Ray-Line Segment Intersection Test in 2D

Posted on June 20th, 2014

In the Point in Polygon Test post we used a Ray-Line Segment intersection test in order to figure out how many sides of the polygon intersected a test ray. This post will explain how that test was derived.

Problem

Find out if a ray with origin {\bf o} and direction {\bf d} intersects a line segment with end points {\bf a} and {\bf b}.

A ray pointing at a line segment

Will it intersect?

This problem can be converted into a Ray-Ray intersection problem if you turn the line segment into a ray with origin {\bf a} and direction {\bf b - a} but we are not going to do that. Well we are, but not explicitly.

Solution

Checking if two things intersect involves finding out if they share at least one common point.

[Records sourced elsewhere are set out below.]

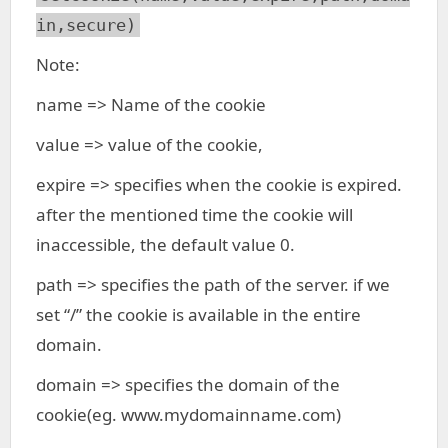
in,secure)
Note:
name => Name of the cookie
value => value of the cookie,
expire => specifies when the cookie is expired.
after the mentioned time the cookie will
inaccessible, the default value 0.
path => specifies the path of the server. if we
set “/” the cookie is available in the entire
domain.
domain => specifies the domain of the
cookie(eg. www.mydomainname.com)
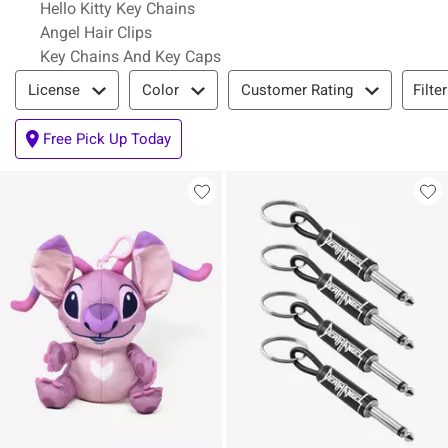
Hello Kitty Key Chains
Angel Hair Clips
Key Chains And Key Caps
Filter & Sort
Filte
License
Color
Customer Rating
Free Pick Up Today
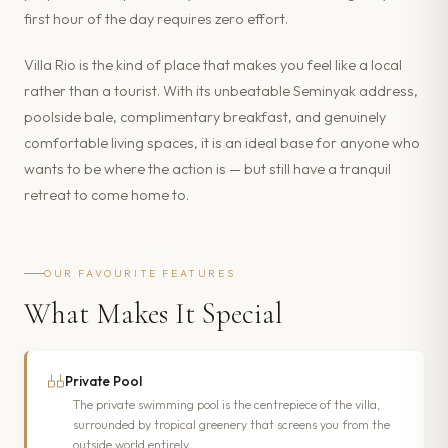
first hour of the day requires zero effort.
Villa Rio is the kind of place that makes you feel like a local
rather than a tourist. With its unbeatable Seminyak address,
poolside bale, complimentary breakfast, and genuinely
comfortable living spaces, it is an ideal base for anyone who
wants to be where the action is — but still have a tranquil
retreat to come home to.
OUR FAVOURITE FEATURES
What Makes It Special
Private Pool
The private swimming pool is the centrepiece of the villa,
surrounded by tropical greenery that screens you from the
outside world entirely.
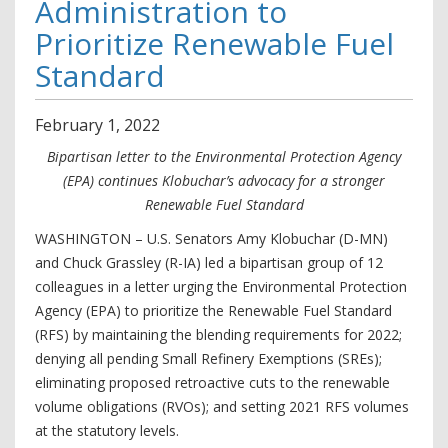
Administration to
Prioritize Renewable Fuel
Standard
February
1
,
2022
Bipartisan letter to the Environmental Protection Agency
(EPA) continues Klobuchar’s advocacy for a stronger
Renewable Fuel Standard
WASHINGTON – U.S. Senators Amy Klobuchar (D-MN)
and Chuck Grassley (R-IA) led a bipartisan group of 12
colleagues in a letter urging the Environmental Protection
Agency (EPA) to prioritize the Renewable Fuel Standard
(RFS) by maintaining the blending requirements for 2022;
denying all pending Small Refinery Exemptions (SREs);
eliminating proposed retroactive cuts to the renewable
volume obligations (RVOs); and setting 2021 RFS volumes
at the statutory levels.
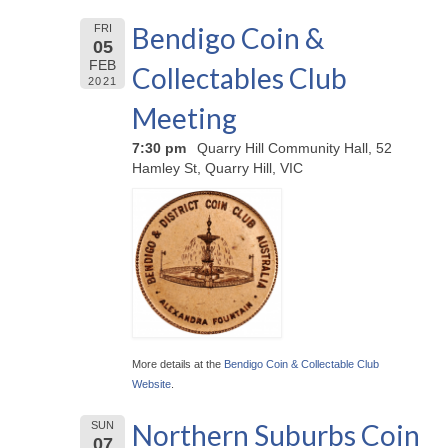
Bendigo Coin &
FRI
05
FEB
Collectables Club
2021
Meeting
7:30 pm
Quarry Hill Community Hall, 52
Hamley St, Quarry Hill, VIC
More details at the
Bendigo Coin & Collectable Club
Website
.
Northern Suburbs Coin
SUN
07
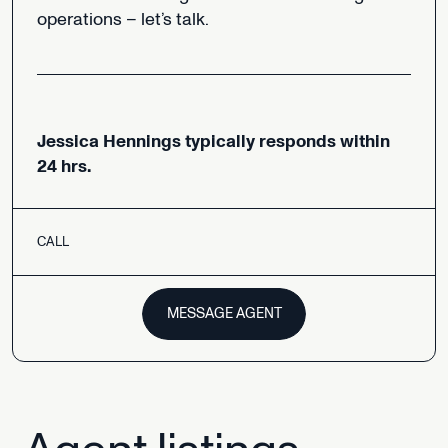
operations
–
let’s
talk.
Jessica
Hennings
typically
responds
within
24
hrs.
CALL
MESSAGE AGENT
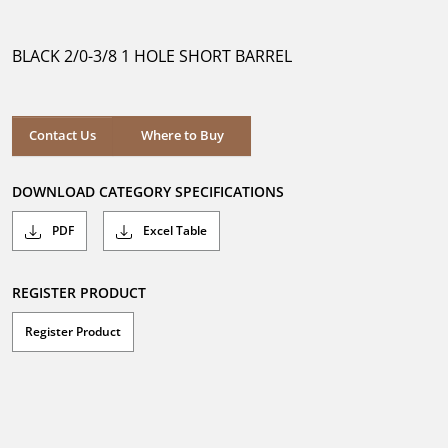
out
of
5
BLACK 2/0-3/8 1 HOLE SHORT BARREL
stars.
Where to Buy
Contact Us
Where to Buy
DOWNLOAD CATEGORY SPECIFICATIONS
PDF
Excel Table
REGISTER PRODUCT
Register Product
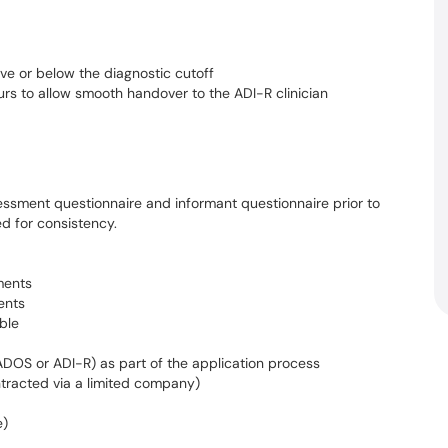
ove or below the diagnostic cutoff
rs to allow smooth handover to the ADI-R clinician
ssment questionnaire and informant questionnaire prior to
d for consistency.
ments
ents
ble
DOS or ADI-R) as part of the application process
tracted via a limited company)
e)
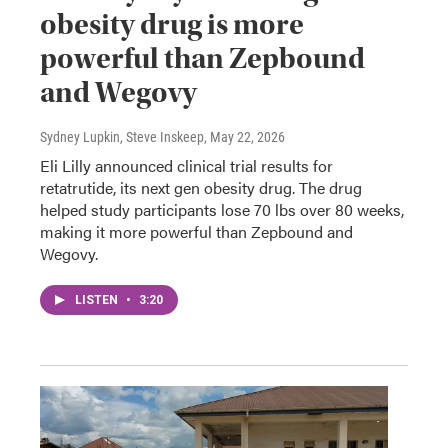
obesity drug is more
powerful than Zepbound
and Wegovy
Sydney Lupkin, Steve Inskeep
, May 22, 2026
Eli Lilly announced clinical trial results for
retatrutide, its next gen obesity drug. The drug
helped study participants lose 70 lbs over 80 weeks,
making it more powerful than Zepbound and
Wegovy.
LISTEN
•
3:20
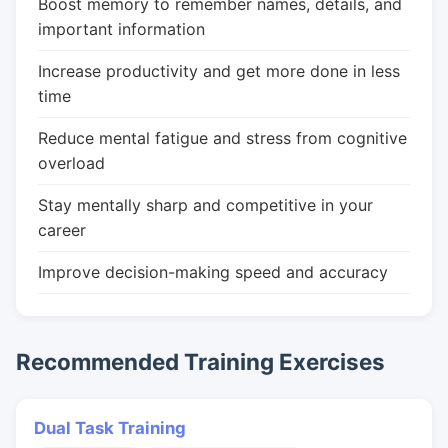
Boost memory to remember names, details, and
important information
Increase productivity and get more done in less
time
Reduce mental fatigue and stress from cognitive
overload
Stay mentally sharp and competitive in your
career
Improve decision-making speed and accuracy
Recommended Training Exercises
Dual Task Training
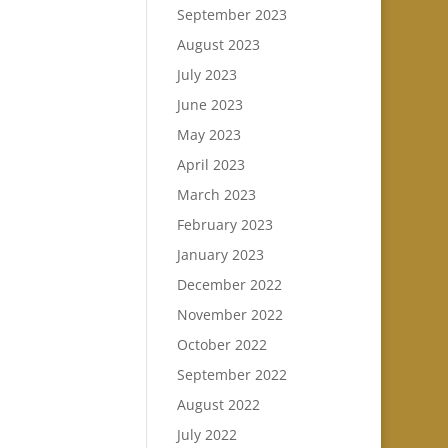
September 2023
August 2023
July 2023
June 2023
May 2023
April 2023
March 2023
February 2023
January 2023
December 2022
November 2022
October 2022
September 2022
August 2022
July 2022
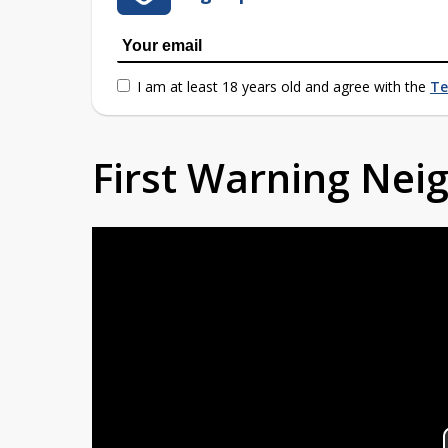
I am at least 18 years old and agree with the
Te
First Warning Ne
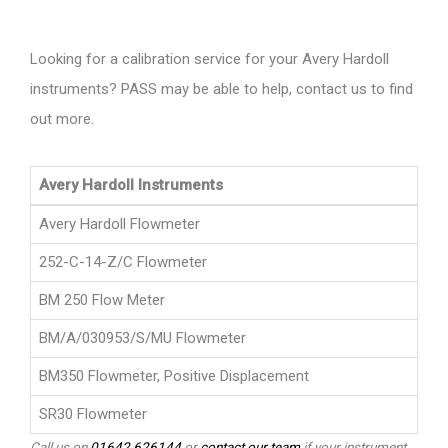
Looking for a calibration service for your Avery Hardoll
instruments? PASS may be able to help, contact us to find
out more.
Avery Hardoll Instruments
Avery Hardoll Flowmeter
252-C-14-Z/C Flowmeter
BM 250 Flow Meter
BM/A/030953/S/MU Flowmeter
BM350 Flowmeter, Positive Displacement
SR30 Flowmeter
Call us on
01642 626144
or
contact our team
if your instrument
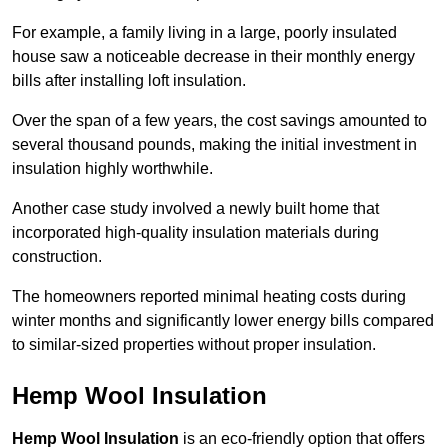
For example, a family living in a large, poorly insulated
house saw a noticeable decrease in their monthly energy
bills after installing loft insulation.
Over the span of a few years, the cost savings amounted to
several thousand pounds, making the initial investment in
insulation highly worthwhile.
Another case study involved a newly built home that
incorporated high-quality insulation materials during
construction.
The homeowners reported minimal heating costs during
winter months and significantly lower energy bills compared
to similar-sized properties without proper insulation.
Hemp Wool Insulation
Hemp Wool Insulation
is an eco-friendly option that offers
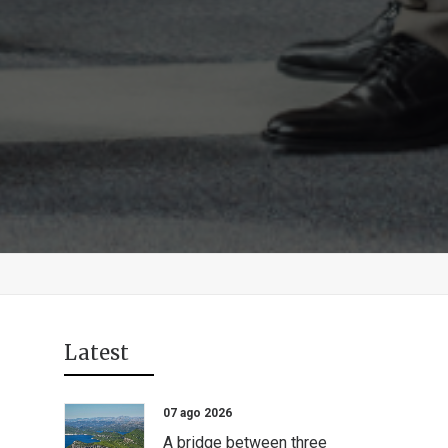
Latest
07 ago 2026
A bridge between three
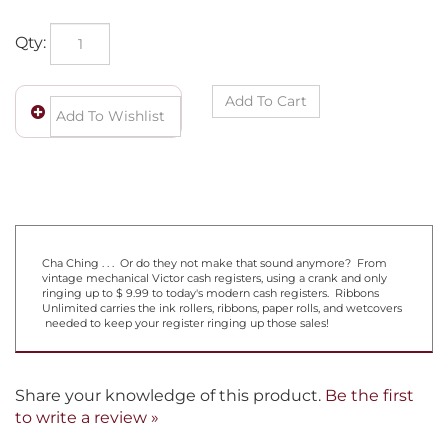
Qty:
Cha Ching . . . Or do they not make that sound anymore? From
vintage mechanical Victor cash registers, using a crank and only
ringing up to $ 9.99 to today's modern cash registers. Ribbons
Unlimited carries the ink rollers, ribbons, paper rolls, and wetcovers
needed to keep your register ringing up those sales!
Share your knowledge of this product.
Be the first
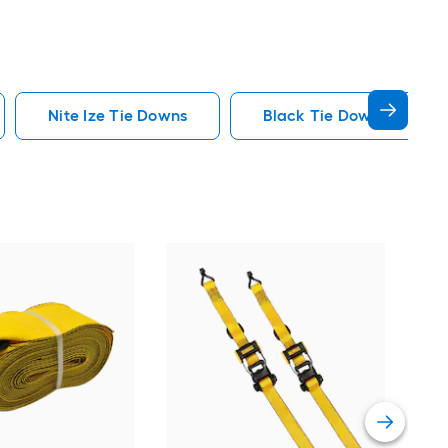
Nite Ize Tie Downs
Black Tie Downs
Nite
Hoo
Vie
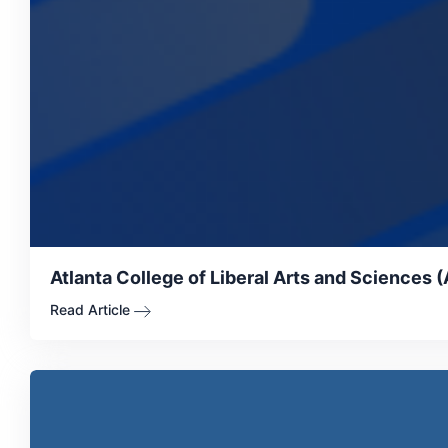
Atlanta College of Liberal Arts and Sciences 
Read Article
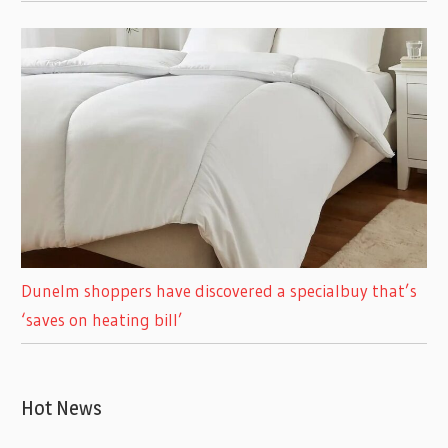
Dunelm shoppers have discovered a specialbuy that’s
‘saves on heating bill’
Hot News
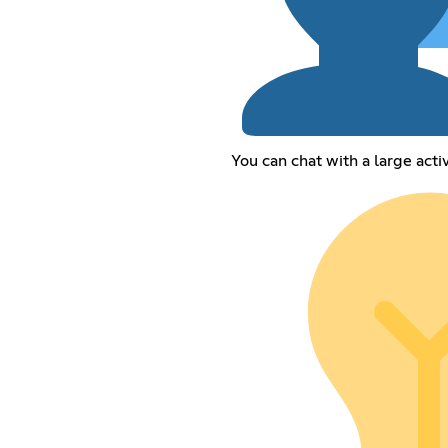
You can chat with a large act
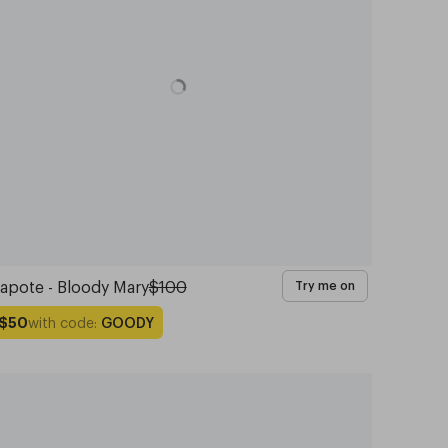
apote - Bloody Mary
$100
Try me on
with code:
GOODY
$50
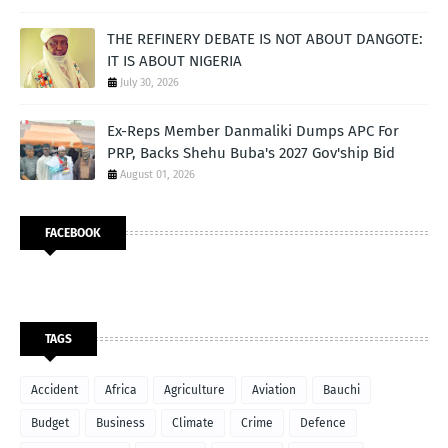
THE REFINERY DEBATE IS NOT ABOUT DANGOTE:
IT IS ABOUT NIGERIA
July 30, 2026
Ex-Reps Member Danmaliki Dumps APC For
PRP, Backs Shehu Buba's 2027 Gov'ship Bid
August 01, 2026
FACEBOOK
TAGS
Accident
Africa
Agriculture
Aviation
Bauchi
Budget
Business
Climate
Crime
Defence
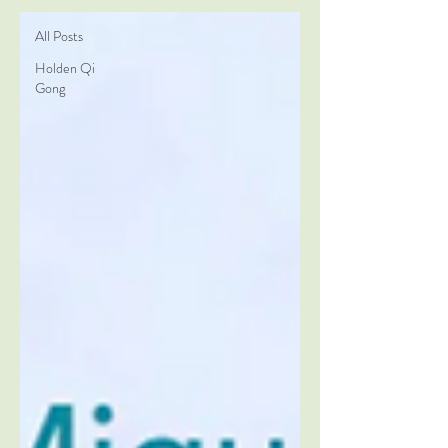
All Posts
Holden Qi
Gong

The first step is to express the ray and the line segment as sets of points.

Points on lines

Points on lines

In parametric form, the ray becomes

{\bf x}_1(t_1) = {\bf o} + {\bf d}t_1 for t_1 \in [0, \infty).

The line segment on the other hand is

{\bf x}_2(t_2) = {\bf a} + ({\bf b} - {\bf a})t_2 for t_2 \in [0, 1].

Next we can set the two equations to be equal {\bf x}_1(t_1) = {\bf x}_2(t_2) and find the values of t_1 and t_2. Since there are two dimensions the equality can be split into the x and y counterparts and give us two equations to solve for the two unknowns. Once t_1 and t_2 are calculated the ray and the segment intersect if t_1 \geq 0 and 0 \leq t_2 \leq 1. Under these conditions the point of intersection is on both the ray and the line segment.

After Some Algebra

The solution simplifies very neatly if you make some substitutions. Let {\bf v}_1 = {\bf o} - {\bf a}, {\bf v}_2 = {\bf b} - {\bf a} and {\bf v}_3 = (-{\bf d}_y, {\bf d}_x). Intuitively, {\bf v}_3 is just the direction perpendicular to {\bf d}. The result:

t_1 = \displaystyle\frac{|{\bf v}_2 \times {\bf v}_1|}{{\bf v}_2 \cdot {\bf v}_3}

t_2 = \displaystyle\frac{{\bf v}_1 \cdot {\bf v}_3}{{\bf v}_2 \cdot {\bf v}_3}

The symmetry is pretty cool!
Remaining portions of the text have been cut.